I guess it’s not clear to me what you mean when you describe the institutional church as “anti-evangelical”. I agree that the Church in Belgium closed itself off to the people, alienating existing members and all but precluding the possibility of evangelizing new ones. In that very real sense, it has completely failed its mission in the world. What concerns me is that a lot of American churches have reacted to that by swinging much too far in the opposite direction, to the point where they’re always restructuring themselves to try to remain relevant. At a certain point, you become indistinguishable from the culture, because the culture, rather than Christ, has shaped your theology, liturgy and ecclesiology. These things matter, and they become meaningless if subject to cultural whims. The organization of the church and its means of evangelization can certainly evolve over time to serve the mission, but the church needs to be very careful not to destroy itself in the process. Art makes a good point below, that the church would benefit from listening to the people it exists to serve, but it shouldn’t change its message or meaning just to make them more comfortable.
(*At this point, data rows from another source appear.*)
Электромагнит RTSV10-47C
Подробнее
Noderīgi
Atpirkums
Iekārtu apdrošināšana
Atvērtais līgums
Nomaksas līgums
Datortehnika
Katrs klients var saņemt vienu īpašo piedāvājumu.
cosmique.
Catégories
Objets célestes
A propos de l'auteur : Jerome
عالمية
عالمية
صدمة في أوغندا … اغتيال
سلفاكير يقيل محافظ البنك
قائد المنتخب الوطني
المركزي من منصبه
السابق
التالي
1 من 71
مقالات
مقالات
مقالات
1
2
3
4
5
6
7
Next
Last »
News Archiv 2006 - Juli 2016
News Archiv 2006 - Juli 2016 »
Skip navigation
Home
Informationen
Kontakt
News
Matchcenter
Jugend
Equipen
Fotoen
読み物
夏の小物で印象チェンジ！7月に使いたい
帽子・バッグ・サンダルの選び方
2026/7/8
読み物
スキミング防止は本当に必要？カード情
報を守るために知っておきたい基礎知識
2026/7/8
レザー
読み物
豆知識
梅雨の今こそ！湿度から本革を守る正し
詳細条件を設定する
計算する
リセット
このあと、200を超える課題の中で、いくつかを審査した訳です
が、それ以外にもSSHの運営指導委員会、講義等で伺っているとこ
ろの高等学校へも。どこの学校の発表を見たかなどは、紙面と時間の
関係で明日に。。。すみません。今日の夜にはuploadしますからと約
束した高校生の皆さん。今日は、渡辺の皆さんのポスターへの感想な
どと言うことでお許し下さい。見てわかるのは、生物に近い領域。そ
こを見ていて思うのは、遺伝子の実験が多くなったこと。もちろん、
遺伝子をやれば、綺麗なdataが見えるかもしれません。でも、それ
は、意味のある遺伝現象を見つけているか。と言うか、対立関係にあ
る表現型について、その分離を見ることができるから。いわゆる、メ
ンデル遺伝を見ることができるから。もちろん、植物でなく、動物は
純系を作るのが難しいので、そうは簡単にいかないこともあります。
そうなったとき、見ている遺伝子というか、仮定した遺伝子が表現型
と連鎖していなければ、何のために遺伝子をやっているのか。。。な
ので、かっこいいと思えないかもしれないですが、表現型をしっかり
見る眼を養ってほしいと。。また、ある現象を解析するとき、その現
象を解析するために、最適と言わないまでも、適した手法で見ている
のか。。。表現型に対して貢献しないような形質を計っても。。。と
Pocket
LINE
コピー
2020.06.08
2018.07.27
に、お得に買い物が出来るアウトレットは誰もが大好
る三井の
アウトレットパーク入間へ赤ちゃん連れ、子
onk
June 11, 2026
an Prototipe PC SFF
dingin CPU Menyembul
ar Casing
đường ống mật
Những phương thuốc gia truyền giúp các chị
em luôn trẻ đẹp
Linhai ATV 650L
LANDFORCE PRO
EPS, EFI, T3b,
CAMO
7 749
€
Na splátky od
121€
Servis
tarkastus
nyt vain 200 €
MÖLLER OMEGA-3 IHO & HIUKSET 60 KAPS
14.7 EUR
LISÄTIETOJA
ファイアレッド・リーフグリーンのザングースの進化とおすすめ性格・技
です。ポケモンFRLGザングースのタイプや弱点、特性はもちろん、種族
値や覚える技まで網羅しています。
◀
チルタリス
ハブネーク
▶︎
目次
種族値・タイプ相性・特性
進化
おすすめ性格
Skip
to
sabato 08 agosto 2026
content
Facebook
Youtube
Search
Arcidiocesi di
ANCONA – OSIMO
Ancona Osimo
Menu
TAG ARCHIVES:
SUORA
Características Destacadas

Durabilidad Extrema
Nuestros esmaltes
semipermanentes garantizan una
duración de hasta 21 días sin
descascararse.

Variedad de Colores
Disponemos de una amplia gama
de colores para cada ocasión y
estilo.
All this talk of “revolution” smacks of rebranding the church to attract new customers by meeting their tastes rather than their needs, and that can only end badly. The point of evangelization is that everyone needs Jesus, but not everyone has heard the Gospel, so it is our mission to share it with the world incarnationally. We might change our strategy for sharing the good news, but we shouldn’t change the good news itself to satisfy their tastes. Too often the lines between the gospel and the church as institution become blurred to the point where we can no longer locate the truth at the center of it all. We need to be very careful that the truth doesn’t become a casualty of revolutions against outdated conventions or ossified institutions. If the Church becomes post-Christian to satisfy a generation reared on relativism, then it divorces itself from Christ and ceases to mean anything at all.
Having said that, I think you’re right on the money with the observation that their lack of fruit is evident. Churches have a way of collapsing when they go off mission. If, as a church, you aren’t living in truth, then you’ll ultimately be subverted by the community of Christians that is.
i really like how the people with whom you spent the most time on this journey are the ones you are talking about/ mulling over what their lives and experiences mean to Jesus and our mission, instead of just fixating on the sites you visited (which I’m sure were grand, too). You’re not a very good tourist… but you’re a really great pilgrim.
I happened to read from the Celtic Daily Prayer book this weekend (July 25 Finan Reading) –
“As a channel of nourishment, as a stimulus to holy deeds, as a link with all holy lives, let everyone use the church, and to the utmost of their opportunity. But beware of mistaking its services for Christianity. What church services really express is the -want- of Christianity. And when that which is perfect in Christianity is come, all this, as the mere passing stay and scaffolding of struggling souls, must vanish away.” – The City Without A Church, Henry Drummond
If I could be honest about the passing stay and scaffolding of my own religion to those I’m meeting, while being bold about the remnant of Christ that dwells in me, I would be pleased.